MLB is putting immense faith in its testing protocol, a months-in-the-making undertaking that involved overhauling a PED-testing lab in Utah and preparing it to handle more than 14,000 tests per week. Every other day, all of the players and staff members will submit saliva samples. Those will be shipped to the SMRTL lab in Utah, which, to process the volume of tests, will use a pooling method.
To do so, technicians will take small bits of saliva from a number of samples -- say, 10 people -- combine them and test the collective sample. If it comes back negative, those 10 people are safe -- and it took only one test. If it returns positive, the samples from each of the 10 individuals in the pool will be tested separately to identify who among them carries the virus.
The testing, of course, is not perfect, though steps taken to ensure its veracity have allayed fears that were percolating in front offices -- fears of things such as false positives. PGA Tour pro Cameron Champ tested positive and was forced to withdraw from the Travelers Championship last week. His next three tests returned negative. He's convinced the original was a bad test.

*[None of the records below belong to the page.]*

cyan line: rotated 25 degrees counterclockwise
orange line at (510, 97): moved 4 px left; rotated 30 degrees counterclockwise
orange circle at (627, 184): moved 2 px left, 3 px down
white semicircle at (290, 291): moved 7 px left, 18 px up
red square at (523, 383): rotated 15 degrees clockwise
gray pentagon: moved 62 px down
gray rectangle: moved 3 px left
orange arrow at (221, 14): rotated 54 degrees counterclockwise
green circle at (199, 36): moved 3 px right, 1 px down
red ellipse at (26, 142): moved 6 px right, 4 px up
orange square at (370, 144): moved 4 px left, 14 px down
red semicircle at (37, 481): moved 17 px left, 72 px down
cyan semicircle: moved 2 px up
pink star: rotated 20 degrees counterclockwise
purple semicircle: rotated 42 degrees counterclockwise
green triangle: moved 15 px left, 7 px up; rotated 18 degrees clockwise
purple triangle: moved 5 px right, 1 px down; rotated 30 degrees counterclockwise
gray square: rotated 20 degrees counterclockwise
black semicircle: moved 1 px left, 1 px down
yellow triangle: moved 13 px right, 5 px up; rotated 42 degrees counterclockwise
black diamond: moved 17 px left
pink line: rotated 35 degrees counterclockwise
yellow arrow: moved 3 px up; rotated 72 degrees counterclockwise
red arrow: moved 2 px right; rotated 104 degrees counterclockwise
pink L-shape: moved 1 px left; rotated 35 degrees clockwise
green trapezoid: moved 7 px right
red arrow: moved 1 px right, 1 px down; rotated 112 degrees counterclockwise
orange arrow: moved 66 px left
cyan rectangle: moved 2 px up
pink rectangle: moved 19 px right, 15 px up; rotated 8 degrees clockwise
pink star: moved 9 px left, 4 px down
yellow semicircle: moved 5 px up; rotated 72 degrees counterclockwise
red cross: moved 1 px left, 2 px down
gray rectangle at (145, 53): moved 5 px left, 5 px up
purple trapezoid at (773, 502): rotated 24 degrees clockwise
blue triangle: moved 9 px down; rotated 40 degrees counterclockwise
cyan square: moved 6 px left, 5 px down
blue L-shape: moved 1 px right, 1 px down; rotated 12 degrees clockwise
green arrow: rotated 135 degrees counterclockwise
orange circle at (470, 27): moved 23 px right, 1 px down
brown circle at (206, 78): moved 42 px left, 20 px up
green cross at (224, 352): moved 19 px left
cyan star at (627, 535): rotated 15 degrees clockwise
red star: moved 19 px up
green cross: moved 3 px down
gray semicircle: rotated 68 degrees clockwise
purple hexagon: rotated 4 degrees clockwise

The polymerase chain reaction (PCR) test MLB uses is about 99% accurate, which, in an individual sport such as golf, makes a false positive poor luck. With baseball, the math makes a mountain of a problem. If the league is doing 14,000 tests per week, that means 1% -- or 140 -- would register as false positives. That's a lot. That's too many. Executives around baseball have worried that a false-positive wave might hit their team and unnecessarily sideline players. The solution: the retesting of samples that come back as positive, which, barring some sort of procedural breakdown, takes that 1-in-100 chance of a false positive and reduces it drastically.
For there to be any chance that baseball works, the testing must be almost unimpeachable. As hard as that is, it should be the easiest part because at least MLB controls it. The league does not control local municipalities or state governments or any of the other entities that can create policy limiting gatherings or closing stadiums or ostensibly negating whatever chance baseball has at returning.
There is no good road map for this. MLB's data on the first round of COVID-19 testing was not expected to be particularly granular. It still won't be immediately clear if one team becomes particularly infected. That might come from the COVID-19 injured list, which isn't being announced publicly but can be deduced from those who hit the IL without an announced injury. It's odd, and it doesn't make much sense, and that is so 2020.
Think about it this way: A sports league is trying to return in the middle of a pandemic in which case numbers around the country are rising. On July 3, that's where Major League Baseball is: officially Day 1 of the comeback, getting ready for the Washington Nationals to host the New York Yankees on July 23, Max Scherzer vs. Gerrit Cole.
Baseball is not shutting down today. It was ready for these positive tests and plenty more. It is ready to steer the game back. Until it isn't.